Among the records below, find each line containing the word "energia" and copy it.

(Dataset excerpts)

>>>

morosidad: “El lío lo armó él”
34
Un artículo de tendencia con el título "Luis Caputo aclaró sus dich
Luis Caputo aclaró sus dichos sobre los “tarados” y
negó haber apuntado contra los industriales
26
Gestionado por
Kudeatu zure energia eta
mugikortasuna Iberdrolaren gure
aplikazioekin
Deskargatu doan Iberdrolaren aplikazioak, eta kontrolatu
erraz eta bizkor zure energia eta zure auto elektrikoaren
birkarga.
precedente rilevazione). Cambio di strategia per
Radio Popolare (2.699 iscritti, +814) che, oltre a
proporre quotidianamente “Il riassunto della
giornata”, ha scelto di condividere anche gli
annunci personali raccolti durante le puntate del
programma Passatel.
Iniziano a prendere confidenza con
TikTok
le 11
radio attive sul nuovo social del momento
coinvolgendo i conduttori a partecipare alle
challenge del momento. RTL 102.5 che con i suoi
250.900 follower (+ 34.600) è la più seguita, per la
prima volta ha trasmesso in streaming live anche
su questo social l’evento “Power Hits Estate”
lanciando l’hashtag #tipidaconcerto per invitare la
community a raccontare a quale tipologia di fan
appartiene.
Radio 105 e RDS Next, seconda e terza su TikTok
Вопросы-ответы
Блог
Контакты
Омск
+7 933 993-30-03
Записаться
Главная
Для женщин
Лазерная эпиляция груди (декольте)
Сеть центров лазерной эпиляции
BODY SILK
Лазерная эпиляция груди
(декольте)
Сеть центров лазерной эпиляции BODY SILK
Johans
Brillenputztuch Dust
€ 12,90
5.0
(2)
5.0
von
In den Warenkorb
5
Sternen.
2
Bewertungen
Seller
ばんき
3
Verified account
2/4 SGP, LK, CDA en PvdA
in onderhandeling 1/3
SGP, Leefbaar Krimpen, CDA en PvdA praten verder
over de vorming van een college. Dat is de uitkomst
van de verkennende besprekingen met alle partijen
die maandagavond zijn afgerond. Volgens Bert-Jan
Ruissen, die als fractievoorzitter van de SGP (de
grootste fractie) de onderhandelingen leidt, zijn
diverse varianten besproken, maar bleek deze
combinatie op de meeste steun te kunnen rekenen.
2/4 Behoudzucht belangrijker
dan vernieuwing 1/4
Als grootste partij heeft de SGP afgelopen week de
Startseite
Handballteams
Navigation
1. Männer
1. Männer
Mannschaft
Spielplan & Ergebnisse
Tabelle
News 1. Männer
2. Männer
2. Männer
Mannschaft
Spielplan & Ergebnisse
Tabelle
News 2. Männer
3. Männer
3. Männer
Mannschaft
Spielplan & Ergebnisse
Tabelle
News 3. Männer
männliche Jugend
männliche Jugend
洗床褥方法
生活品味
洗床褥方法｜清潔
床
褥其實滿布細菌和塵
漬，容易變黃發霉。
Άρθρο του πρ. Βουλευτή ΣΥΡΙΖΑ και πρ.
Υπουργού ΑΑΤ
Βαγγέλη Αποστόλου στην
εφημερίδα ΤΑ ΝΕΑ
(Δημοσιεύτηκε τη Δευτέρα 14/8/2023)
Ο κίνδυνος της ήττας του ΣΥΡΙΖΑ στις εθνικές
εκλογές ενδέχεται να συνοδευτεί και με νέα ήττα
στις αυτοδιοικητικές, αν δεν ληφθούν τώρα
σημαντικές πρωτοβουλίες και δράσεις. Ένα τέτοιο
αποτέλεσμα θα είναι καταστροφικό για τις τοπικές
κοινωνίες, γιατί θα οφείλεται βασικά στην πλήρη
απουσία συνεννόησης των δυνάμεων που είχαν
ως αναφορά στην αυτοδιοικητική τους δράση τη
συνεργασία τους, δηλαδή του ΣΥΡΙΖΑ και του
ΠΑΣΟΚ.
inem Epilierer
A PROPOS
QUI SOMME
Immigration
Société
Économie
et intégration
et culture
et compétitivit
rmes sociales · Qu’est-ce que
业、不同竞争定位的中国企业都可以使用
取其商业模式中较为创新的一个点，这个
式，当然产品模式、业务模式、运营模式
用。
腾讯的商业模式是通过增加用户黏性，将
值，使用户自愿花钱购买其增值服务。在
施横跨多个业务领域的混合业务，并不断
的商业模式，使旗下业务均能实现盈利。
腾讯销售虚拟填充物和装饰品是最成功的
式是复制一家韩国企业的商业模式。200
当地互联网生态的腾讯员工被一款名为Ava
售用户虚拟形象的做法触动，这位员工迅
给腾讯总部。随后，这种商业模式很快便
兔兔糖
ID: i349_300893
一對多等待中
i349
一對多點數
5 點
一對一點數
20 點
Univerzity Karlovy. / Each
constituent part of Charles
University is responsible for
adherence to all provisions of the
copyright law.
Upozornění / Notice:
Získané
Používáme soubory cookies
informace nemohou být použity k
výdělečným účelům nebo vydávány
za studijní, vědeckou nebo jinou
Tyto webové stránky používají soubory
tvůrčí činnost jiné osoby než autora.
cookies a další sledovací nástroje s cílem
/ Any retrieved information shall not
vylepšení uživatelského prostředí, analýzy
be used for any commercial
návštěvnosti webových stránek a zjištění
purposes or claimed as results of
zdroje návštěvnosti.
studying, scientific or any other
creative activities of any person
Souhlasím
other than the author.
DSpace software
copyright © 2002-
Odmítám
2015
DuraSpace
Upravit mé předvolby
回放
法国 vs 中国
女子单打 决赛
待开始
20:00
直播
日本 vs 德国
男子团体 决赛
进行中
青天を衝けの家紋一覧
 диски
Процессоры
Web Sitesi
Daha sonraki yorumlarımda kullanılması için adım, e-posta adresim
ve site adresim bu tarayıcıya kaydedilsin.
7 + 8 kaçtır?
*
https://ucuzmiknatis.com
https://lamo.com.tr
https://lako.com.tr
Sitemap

<<<

Solution to this exercise:
Kudeatu zure energia eta
erraz eta bizkor zure energia eta zure auto elektrikoaren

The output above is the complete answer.